NKÜ Rektörlük Konferans Salonunda düzenlenen programda Kahramanmaraş merkezli depremlerde bölgede yaptıkları çalışmalarla ilgili video gösterimi yapıldı.
Konferansta konuşan Jeofizik Profesörü Tuncay Taymaz, "Tekirdağın birçok bölgesi deprem riski ile karşı karşıya. Yani şimdi Kahramanmaraşı konuşacak olursak 400 kilometre ve 600 kilometrelik bir alan. 240 bin kilometre karelik bir alan yıkıldı. Yani depremin kaynağı size 300-400 kilometre uzaklıkta olsa bile yıkılabilirsiniz. Ben bunları Dolmabahçe Sarayı Bilim Kurulunda, cumhurbaşkanımıza ilettim.

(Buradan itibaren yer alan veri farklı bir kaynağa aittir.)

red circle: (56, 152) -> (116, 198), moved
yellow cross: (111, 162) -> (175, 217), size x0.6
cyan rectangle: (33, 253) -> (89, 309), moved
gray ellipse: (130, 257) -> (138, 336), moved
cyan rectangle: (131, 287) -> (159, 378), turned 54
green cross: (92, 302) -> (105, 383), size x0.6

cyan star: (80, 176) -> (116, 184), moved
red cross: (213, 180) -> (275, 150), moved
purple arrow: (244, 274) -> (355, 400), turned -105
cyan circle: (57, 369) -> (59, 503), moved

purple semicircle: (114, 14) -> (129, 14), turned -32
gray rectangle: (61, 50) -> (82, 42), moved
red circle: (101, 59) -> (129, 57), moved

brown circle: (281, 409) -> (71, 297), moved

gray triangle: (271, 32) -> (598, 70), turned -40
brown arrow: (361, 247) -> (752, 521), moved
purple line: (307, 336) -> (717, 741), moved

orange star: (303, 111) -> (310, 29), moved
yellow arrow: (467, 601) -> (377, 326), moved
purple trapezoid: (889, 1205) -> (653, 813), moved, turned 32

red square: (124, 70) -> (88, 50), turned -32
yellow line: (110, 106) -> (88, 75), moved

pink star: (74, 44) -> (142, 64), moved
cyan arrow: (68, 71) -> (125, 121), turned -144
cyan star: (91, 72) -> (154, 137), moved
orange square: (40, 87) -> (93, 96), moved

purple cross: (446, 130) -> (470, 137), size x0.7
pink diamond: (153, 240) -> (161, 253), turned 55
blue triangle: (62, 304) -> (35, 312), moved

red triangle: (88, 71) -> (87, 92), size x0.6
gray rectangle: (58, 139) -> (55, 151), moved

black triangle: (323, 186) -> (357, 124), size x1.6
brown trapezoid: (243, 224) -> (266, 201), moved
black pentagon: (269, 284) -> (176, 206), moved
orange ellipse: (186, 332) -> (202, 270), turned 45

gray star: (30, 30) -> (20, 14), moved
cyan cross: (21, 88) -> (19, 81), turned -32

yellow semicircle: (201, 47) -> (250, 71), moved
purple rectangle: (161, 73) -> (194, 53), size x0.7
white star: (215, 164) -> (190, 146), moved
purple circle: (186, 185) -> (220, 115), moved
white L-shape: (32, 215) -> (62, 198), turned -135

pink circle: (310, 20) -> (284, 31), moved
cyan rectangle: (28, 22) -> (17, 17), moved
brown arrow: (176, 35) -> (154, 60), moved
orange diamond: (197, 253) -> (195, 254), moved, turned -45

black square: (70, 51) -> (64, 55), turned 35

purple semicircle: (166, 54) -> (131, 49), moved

Görünen o ki, biz deprem bilimini, ilmini bilmekle beraber arama kurtarmada imece usulünde de çok iyiyiz. Aslında 1960lı yıllardan itibaren elektromekanik cihazların geliştirilmesi ile başlıyor" dedi.
Prof. Dr. Taymaz, "Amaç Amerika ile Rusya arasındaki soğuk Savaş nükleer deneyleri kaydetmek. Görünen o ki, çok fazla deprem kaydediyoruz. Dolayısıyla biz bu tarihi dönemi bilimsel olarak referans aldığımız için 100 yılın en büyük depremi diyoruz. Aslında birinci deprem, 7,96 yani 8 civarında. Ondan sonraki depremde 7.75, 7.7 gibi diyebiliriz. Her biri felaket boyutunda ama aralarında da 10-15 tane 6.5ler. Bunlara biz deprem cifti diyoruz. Bazen 3lü, 4lü diyoruz. Hatta geçen hafta Afganistanda 4 tane peş peşe 6. deprem oldu. Bu tür coğrafi birikimler bizim Doğu Anadolumuzda da var. Ağrı Dağından Kafkasyaya kadar deprem üretiyorlar. Dinamik bir yer köredeyiz. Son 40, 50 milyon yıllık en genç coğrafyasında yaşıyoruz. Sürekli gelişimini evrimini tamamlamaya çalışan bir coğrafyada yaşıyoruz. Marmara Bölgesinde milyonlarca yıldır deprem oluyor. Ama Trakya Bölgesini etkileyecek en büyük fayımız, Kuzey Anadolu Fay Zonu. Kuzey Anadolu Fayı Gaziköyden girerek, oradan Mürefte Şarköyden. Çünkü deprem fayını takip eden dere yatakları üzerinde yerleşim olunca doğal felaketler her zaman insanoğluna doğal yaşam alanları sunmuştur" ifadelerini kullandı.